I read a lot of classics when I was a kid. The majority of them were set in Victorian England, either in the London or in some country manor house. In some ways, these kinds of settings become a comfortable standard; the idea that the characters will find secret passageways or discover the answer to some longstanding family secret is a given, and you can sit back and enjoy the rest of the details, knowing that something will be solved in the end. The protagonists are typically children who are either orphaned and sent to live with distant and aloof relatives, or children whose parents are far away for some reason and as a result are in the clutches of someone less than desirable. Philippa Pearce's novel Tom's Midnight Garden turns most of these tropes on their heads. The book is set in 1950s England, in a block of flats, and Tom – our child protagonist – is staying with his doting aunt and uncle.

Tom is staying with his aunt and uncle because his brother got measles. And, worst of all, he is sent away at the very beginning of the summer holidays. His parents' home has a big back garden and he had all kinds of summer projects and adventures planned for it, but his aunt and uncle live on a second-floor flat, in a building without a garden, and he is confined to inside because he might be contagious. For an 10- or 11-year-old boy, this may as well be a prison sentence. 

After a few days of dismally poking around and basically sulking that he isn't at home, Tom is lying in bed one night wide awake when he hears something strange: the grandfather clock in the downstairs entry hall, which is notoriously confused about the time, strikes 13. This is beyond any of Tom's experience. The clock often strikes the wrong hour, but never has it struck an hour that doesn't exist. Naturally, Tom decides to investigate. He heads out of the flat, quite quietly, and down the stairs. The hall is dark, though, so Tom goes opens the back door to get a better look at the clock, whose hands point to midnight, like they ought to. A bit disappointed, Tom heads back to close the door when he gets a glimpse of a huge garden. Jackpot.
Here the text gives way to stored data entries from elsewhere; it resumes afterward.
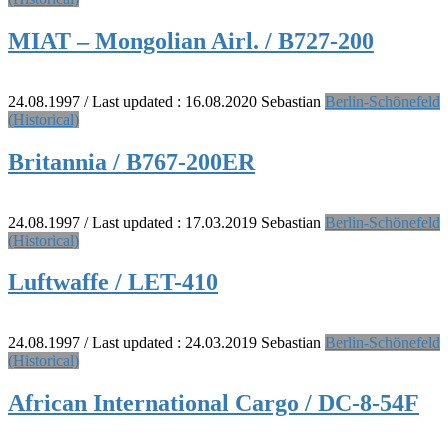
MIAT – Mongolian Airl. / B727-200
24.08.1997
/ Last updated :
16.08.2020
Sebastian
Berlin-Schönefeld
(Historical)
Britannia / B767-200ER
24.08.1997
/ Last updated :
17.03.2019
Sebastian
Berlin-Schönefeld
(Historical)
Luftwaffe / LET-410
24.08.1997
/ Last updated :
24.03.2019
Sebastian
Berlin-Schönefeld
(Historical)
African International Cargo / DC-8-54F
Tom starts spending every night in the garden, a past time aided by the discovery that the time he spends in the garden is negligible in the apartment – hours spent climbing trees and exploring all the different areas don't even rack up minutes in the upstairs world. Now, after weeks of languishing inside, eating rich meals and getting no exercise or fresh air, Tom can play outdoors all night long and not even lose sleep. Things improve further when Tom meets Hatty, a little girl who is also in the garden, and the only person there who seems able to see Tom. Strangely, although Tom can climb the trees and walk around, he is unable to leave any kind of trace in the garden, or open any of the gates or greenhouse doors. He is, in a way, like a ghost. He and Hatty actually get into a fight about that. She says he must be a ghost because he is dressed so strangely (in his pajamas) and only appears every so often; he declares that she must be a ghost because she is dressed in old-fashioned clothes.
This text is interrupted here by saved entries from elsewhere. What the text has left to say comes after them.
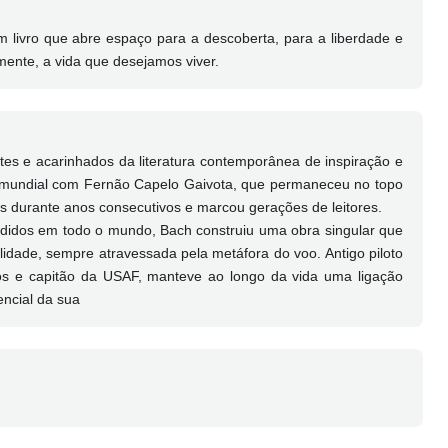
m livro que abre espaço para a descoberta, para a liberdade e
mente, a vida que desejamos viver.
tes e acarinhados da literatura contemporânea de inspiração e
 mundial com Fernão Capelo Gaivota, que permaneceu no topo
es durante anos consecutivos e marcou gerações de leitores.
ndidos em todo o mundo, Bach construiu uma obra singular que
tualidade, sempre atravessada pela metáfora do voo. Antigo piloto
s e capitão da USAF, manteve ao longo da vida uma ligação
encial da sua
Hatty also ages much more quickly than Tom, and although he visits the garden each night in his own time, the seasons change and she grows older at a rapid rate. Although their friendship began with him as the older child, soon she passes him in age. Just when you begin to wonder whether it's all a dreamland of a bored child, winter in the garden arrives and Tom makes Hatty promise that when she leaves the house she will hide her skates under the floorboards in her bedroom, which he has discovered to be the same room he sleeps in. The next morning he checks the space under the floorboards and, voila, skates. Hatty is, or at least was, real.

Tom's Midnight Garden plays a lot on Victorian stories about lonely children and ghostly encounters, but it does so while harnessing the angst of a bored and confused 20th century boy. The two halves of the narrative – split between Tom's days and nights – tell a kind of coming-to-age story that is more about Tom coming to understand how the world changes and moves on than about him falling in love. Of course, the mystery of the garden is solved in the end, but the night that Tom goes to find it and it isn't there waiting for him is truly devastating. He is heartbroken that the garden isn't there, and his realization of the truth – and reunion with the real-life Hatty – is as joyous as the earlier scene is disastrous. 

Pearce is a subtle writer, and although this is a story aimed at children, what she says about our secret desires and how we feel when things don't work out is as applicable to adults as kids. Tom needed the midnight garden, just as Hatty – who grew up to be the old woman who lives upstairs – needed to relive her childhood memories, which made the garden real again. The story is a relatively simple one, but it's honestly and unguarded emotion are enough to draw you in. Much like both Hatty and Tom, Pearce's vision of a midnight garden is somewhere you will want to revisit again and again.

Tom's Midnight Garden
by Philippa Pearce
First published in 1958 (cover image shown from Greenwillow Books edition)


  1. I still re-read this one, mainly because I love the garden so much!

  2. I, too, still own a copy of this. Always adored it!

  3. I have read this book for over 50 years now... and it is the one book that remains in my heart no matter how many other books I read....

  4. i just finished reading it yesterday! it was wonderful!